On 9 November 1981, Superintendent Quinn proceeded nevertheless to recommend Faulkner’s dismissal on the original grounds listed above, whereupon the plaintiff sought a hearing before the defendant board of education.

On 3 December 1981, nine out of twelve members of the Board went into executive session to hear evidence presented by Superintendent Quinn and Terry Faulkner. Based upon hearing testimony by witnesses for each side and having considered the aforementioned report of the Professional Review Committee panel, the Board made the following findings of fact:

1. The said Terry M. Faulkner was employed as a teacher by the New Bern School System in 1969; and has taught Language Arts and other subjects in the Seventh (7th) Grade since 1969; and since 1971 has been employed continuously as a teacher in the H.J. MacDonald Middle School *44until his suspension by the Board in September, 1981 pursuant to G.S. 115C-325(f).

2. That for the three (3) years next preceeding [sic] 1981 he had received satisfactory or better evaluation reports.

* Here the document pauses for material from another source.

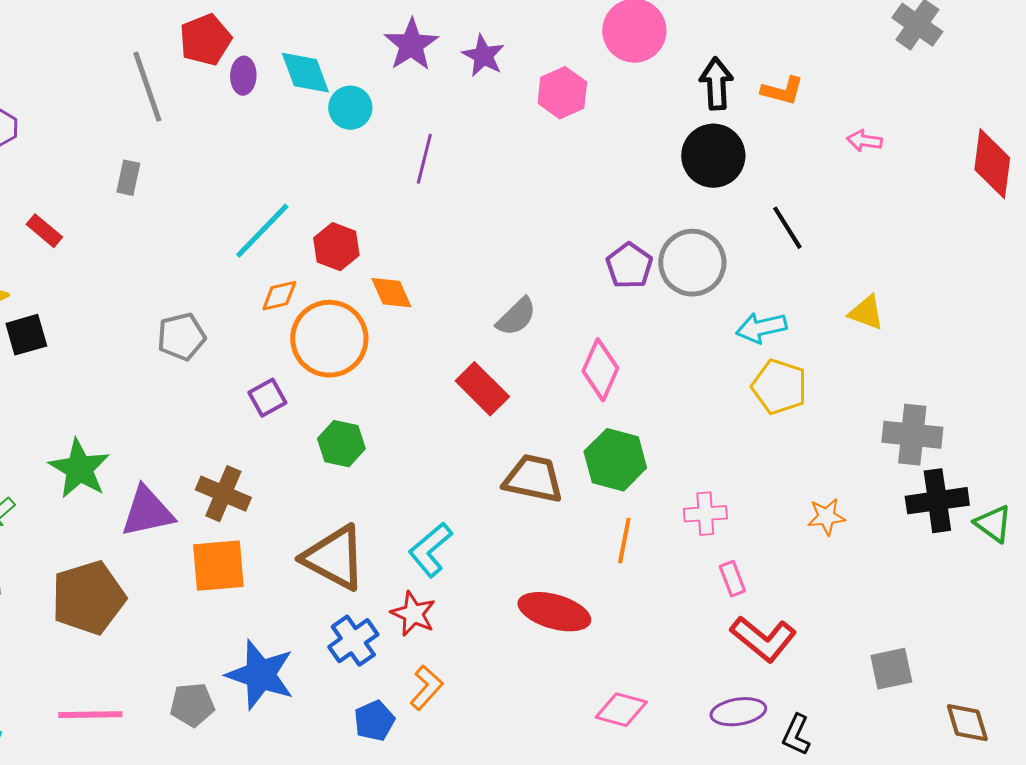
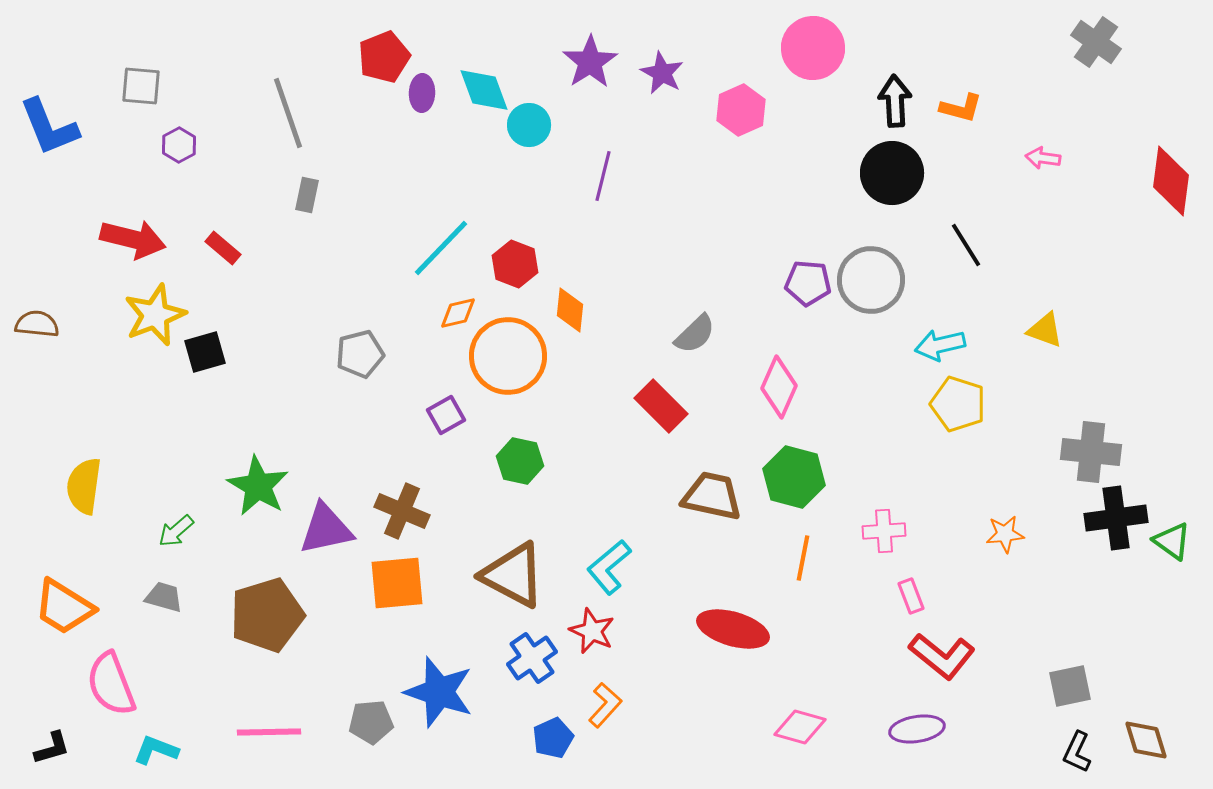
gray line: (147, 87) -> (288, 113), moved
purple pentagon: (629, 266) -> (808, 283), turned -30
orange diamond: (391, 293) -> (570, 310), turned 30
black L-shape: (796, 735) -> (1077, 752), moved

3. That for the 1981-1982 school year, he was employed as a career teacher in Language Arts for the Seventh (7th) Grade at H.J. MacDonald Middle School.

4. That at some time during the 1980-1981 school year, while employed as a career teacher at the H.J. MacDonald Middle School and during regular instructional hours, the Principal of said school, Mr. Albert U. Hardison, did detect the odor of alcohol on the breath of said teacher, Terry M. Faulkner; and said Principal did remonstrate with and did informally reprimand said teacher for said conduct and did informally warn him against any further conduct of this kind, specifically, having the odor of alcohol on his breath at school, although no formal complaint was filed in his personnel file.

5. That following the reprimand by the Principal hereinabove set out in Paragraph 4, the Principal directed one Marie Satz, a counselor employed at the H.J. MacDonald Middle School and a friend of Faulkner, to talk with Faulkner regarding this problem; that she did talk with Faulkner at the request of the Principal.

6. That on several occasions during the early part of the 1981-1982 school year, the odor of alcohol was detected on the breath of Mr. Faulkner by another teacher, a Mrs. Margie Rice.

7. That on or about Thursday, September 3, 1981, a Mrs. Frances Motley, a parent, who had gone to Faulkner’s classroom to obtain assignments for her child who was a student of Faulkner, detected the odor of alcohol on Faulkner’s breath at approximately 2:30 o’clock P.M. on Thursday, September 3, 1981; and reported the same to the Superintendent.

8. That other complaints were received verbally and in writing by the said Principal and the Superintendent regard*45ing the odor of alcohol on Faulkner’s breath during the early part of the 1981-1982 school year.

9. That on or about Friday, September 4, 1981, the said Principal issued a directive to Faulkner advising of the complaints received by the Principal of drinking and/or having the odor of alcohol on Faulkner’s breath and directing him to consult with the said Principal that afternoon, ie: September 4, 1981.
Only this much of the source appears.